** EXERCISE REQUIREMENTS **
Tally the lines in the data below where the word "unieke" appears, and give the tally alone.

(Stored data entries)

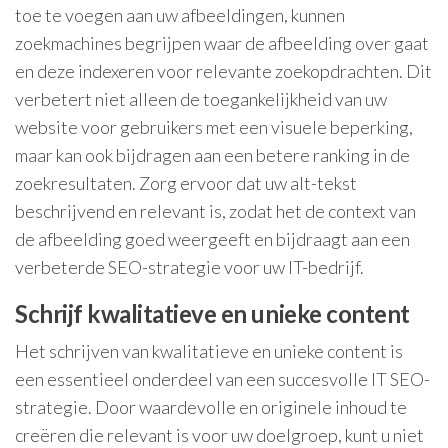
toe te voegen aan uw afbeeldingen, kunnen
zoekmachines begrijpen waar de afbeelding over gaat
en deze indexeren voor relevante zoekopdrachten. Dit
verbetert niet alleen de toegankelijkheid van uw
website voor gebruikers met een visuele beperking,
maar kan ook bijdragen aan een betere ranking in de
zoekresultaten. Zorg ervoor dat uw alt-tekst
beschrijvend en relevant is, zodat het de context van
de afbeelding goed weergeeft en bijdraagt aan een
verbeterde SEO-strategie voor uw IT-bedrijf.
Schrijf kwalitatieve en unieke content
Het schrijven van kwalitatieve en unieke content is
een essentieel onderdeel van een succesvolle IT SEO-
strategie. Door waardevolle en originele inhoud te
creëren die relevant is voor uw doelgroep, kunt u niet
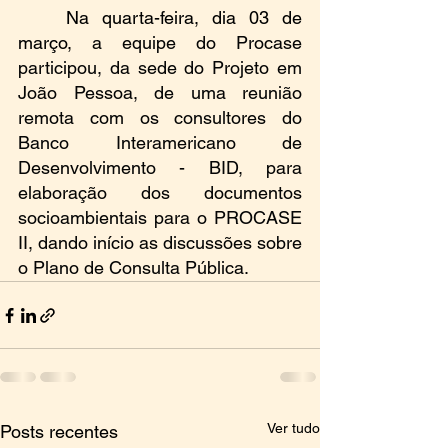
Na quarta-feira, dia 03 de 
março, 
a equipe do Procase 
participou, da sede do Projeto em 
João Pessoa, de uma reunião 
remota com os consultores do 
Banco Interamericano de 
Desenvolvimento - BID, para 
elaboração dos documentos 
socioambientais para o PROCASE 
II, dando início as discussões sobre 
o Plano de Consulta Pública.
Ver tudo
Posts recentes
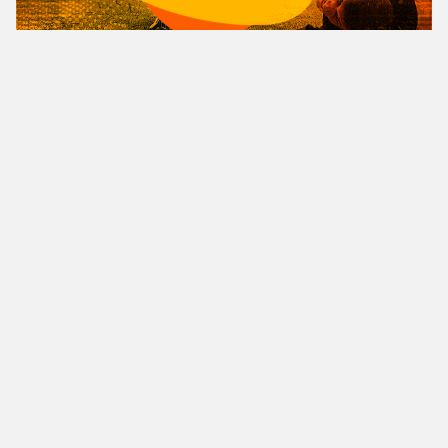
Copyright© 2023 PIROPO NEWS
Inicio
Contato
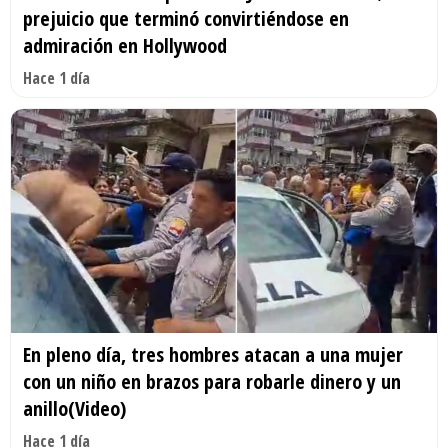
prejuicio que terminó convirtiéndose en
admiración en Hollywood
Hace 1 día
En pleno día, tres hombres atacan a una mujer
con un niño en brazos para robarle dinero y un
anillo(Video)
Hace 1 día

** ANSWER FOR THE TASK **
2